Francisco Vidagany

Personal information
- Full name: Francisco Vidagany Hernández
- Date of birth: 19 October 1940 (age 85)
- Place of birth: Valencia, Spain
- Height: 1.71 m (5 ft 7 in)
- Position: Left back

Senior career*
- Years: Team / Apps / (Gls)
- 1961–1964: Mestalla / 42 / (1)
- 1964–1974: Valencia / 181 / (1)
- 1974–1975: Castellón / 6 / (0)
- Total:  / 229 / (2)

International career
- 1969: Spain / 4 / (0)

= Francisco Vidagany =

Spanish footballer (born 1940)

Francisco Vidagany Hernández (born 19 October 1940) is a Spanish former footballer who played as a left back.

He spent most of his career with his hometown club Valencia in La Liga, playing 245 matches across all competitions. He won the league title in 1970–71. Vidagany played four games for Spain, all in 1969.

==Club career==
Born in Valencia, Vidagany began his career at local Valencia CF, playing first for the reserve team Mestalla in the Segunda División. He made his first-team debut in La Liga on 16 February 1964 in a 1–0 home win over Elche. On 24 June he played the final of the Inter-Cities Fairs Cup, which his team lost 2–1 to compatriots Real Zaragoza at the Camp Nou.

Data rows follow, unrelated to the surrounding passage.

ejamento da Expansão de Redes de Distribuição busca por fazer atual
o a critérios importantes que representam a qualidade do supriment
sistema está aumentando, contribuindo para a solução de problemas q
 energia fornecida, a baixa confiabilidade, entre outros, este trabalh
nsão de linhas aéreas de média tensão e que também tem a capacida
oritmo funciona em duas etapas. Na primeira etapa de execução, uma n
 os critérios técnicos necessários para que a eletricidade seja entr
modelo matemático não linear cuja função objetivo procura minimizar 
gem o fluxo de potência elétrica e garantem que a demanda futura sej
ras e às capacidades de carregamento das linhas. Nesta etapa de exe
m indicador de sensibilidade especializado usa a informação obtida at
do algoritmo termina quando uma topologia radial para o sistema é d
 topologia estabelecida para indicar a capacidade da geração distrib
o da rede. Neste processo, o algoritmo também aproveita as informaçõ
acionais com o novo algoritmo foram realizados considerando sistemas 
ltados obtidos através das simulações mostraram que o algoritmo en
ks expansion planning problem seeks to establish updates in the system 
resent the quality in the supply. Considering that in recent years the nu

Vidagany's only two goals for the Che team came in 1964–65. On 8 October he scored in a 3–1 loss away to Belgium's RFC Liège in the first round of the Inter-Cities Fairs Cup, a minute either side of goals by opponent Henri Depireux. On 27 December he scored his only top-flight goal, the game's only at home to Deportivo de La Coruña.

On 2 February 1966, in the last 16 of the Fairs Cup away to Leeds United, Vidagany was involved in a fight with opponent Jack Charlton which resulted in both defenders being sent off.

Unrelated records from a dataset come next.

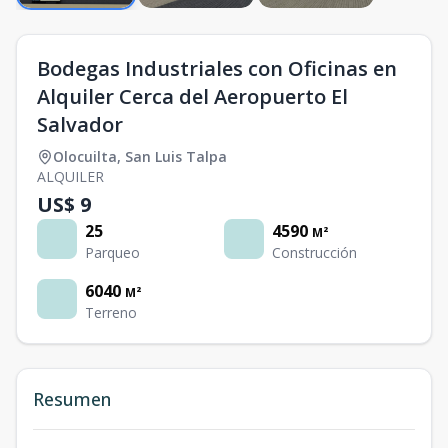
Bodegas Industriales con Oficinas en
Alquiler Cerca del Aeropuerto El
Salvador
Olocuilta
,
San Luis Talpa
ALQUILER
US$ 9
25
4590
M²
Parqueo
Construcción
6040
M²
Terreno
Resumen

Vidagany was part of the Valencia squad that won the league title in 1970–71 under manager Alfredo Di Stéfano. He then played in the Copa del Generalísimo final, which his club lost 4–3 to Barcelona after extra time.

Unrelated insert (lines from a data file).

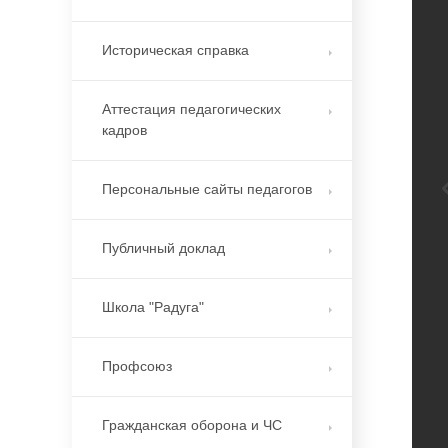
Историческая справка
Аттестация педагогических
кадров
Персональные сайты педагогов
Публичный доклад
Школа "Радуга"
Профсоюз
Гражданская оборона и ЧС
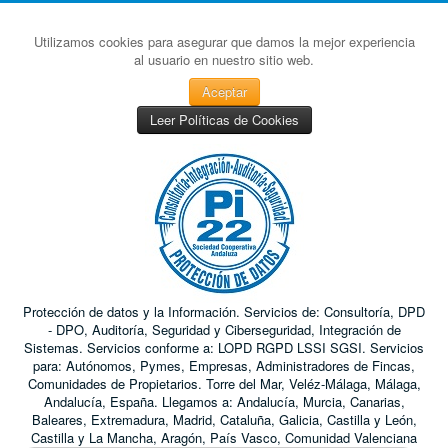
Utilizamos cookies para asegurar que damos la mejor experiencia
al usuario en nuestro sitio web.
Aceptar
Leer Políticas de Cookies
Protección de datos y la Información. Servicios de: Consultoría, DPD
- DPO, Auditoría, Seguridad y Ciberseguridad, Integración de
Sistemas. Servicios conforme a: LOPD RGPD LSSI SGSI. Servicios
para: Autónomos, Pymes, Empresas, Administradores de Fincas,
Comunidades de Propietarios. Torre del Mar, Veléz-Málaga, Málaga,
Andalucía, España. Llegamos a: Andalucía, Murcia, Canarias,
Baleares, Extremadura, Madrid, Cataluña, Galicia, Castilla y León,
Castilla y La Mancha, Aragón, País Vasco, Comunidad Valenciana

In August 1974, Vidagany transferred to second-tier Castellón also in the Valencian Community, where he played the final season before his retirement.

==International career==
Vidagany earned four caps for Spain, all in 1969. His debut on 26 March was a 1–0 friendly win over Switzerland at his home ground of the Mestalla Stadium.